Stored data entries:
........

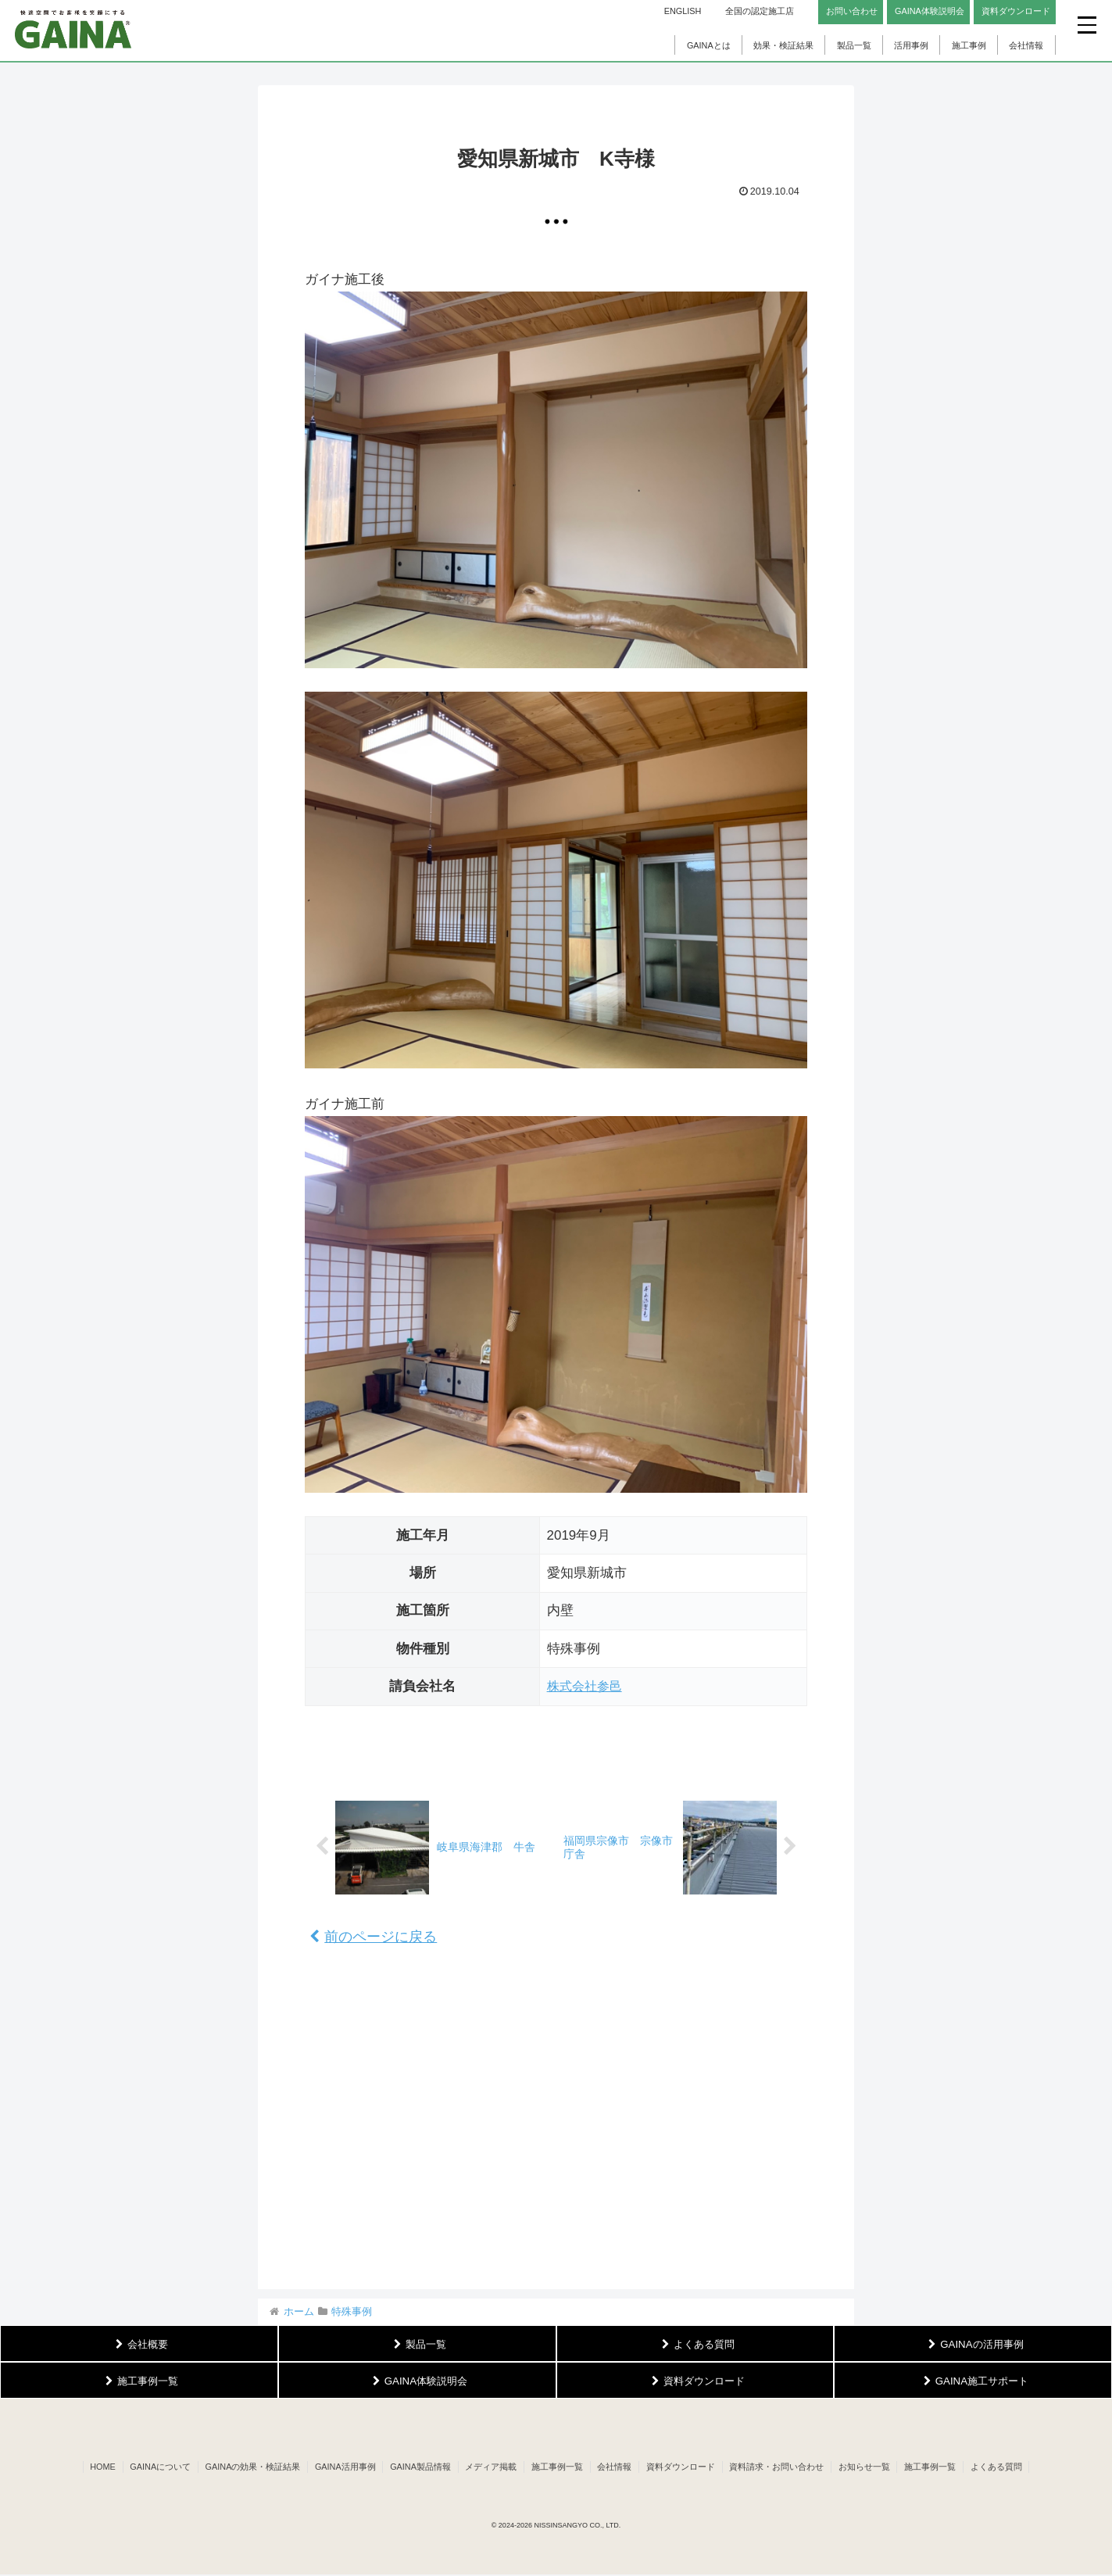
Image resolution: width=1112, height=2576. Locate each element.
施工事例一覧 (557, 2468)
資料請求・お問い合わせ (782, 2468)
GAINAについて (150, 2468)
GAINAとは (709, 45)
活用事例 (911, 45)
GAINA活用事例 (339, 2468)
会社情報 (1026, 45)
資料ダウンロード (684, 2468)
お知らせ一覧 (872, 2468)
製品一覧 (854, 45)
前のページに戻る (373, 1937)
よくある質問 (1008, 2468)
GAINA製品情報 (416, 2468)
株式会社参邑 (587, 1686)
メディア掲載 (489, 2468)
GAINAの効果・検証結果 (244, 2468)
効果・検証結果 (783, 45)
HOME (91, 2468)
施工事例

........

EXERCISE REQUIREMENTS: Exactly as they stand, retype all the entries, but omit the pictures.

RESPONSE TO THE TASK:
Image resolution: width=1112, height=2576. Locate each element.
施工事例一覧 (557, 2468)
資料請求・お問い合わせ (782, 2468)
GAINAについて (150, 2468)
GAINAとは (709, 45)
活用事例 (911, 45)
GAINA活用事例 (339, 2468)
会社情報 (1026, 45)
資料ダウンロード (684, 2468)
お知らせ一覧 (872, 2468)
製品一覧 (854, 45)
前のページに戻る (373, 1937)
よくある質問 (1008, 2468)
GAINA製品情報 (416, 2468)
株式会社参邑 (587, 1686)
メディア掲載 (489, 2468)
GAINAの効果・検証結果 (244, 2468)
効果・検証結果 (783, 45)
HOME (91, 2468)
施工事例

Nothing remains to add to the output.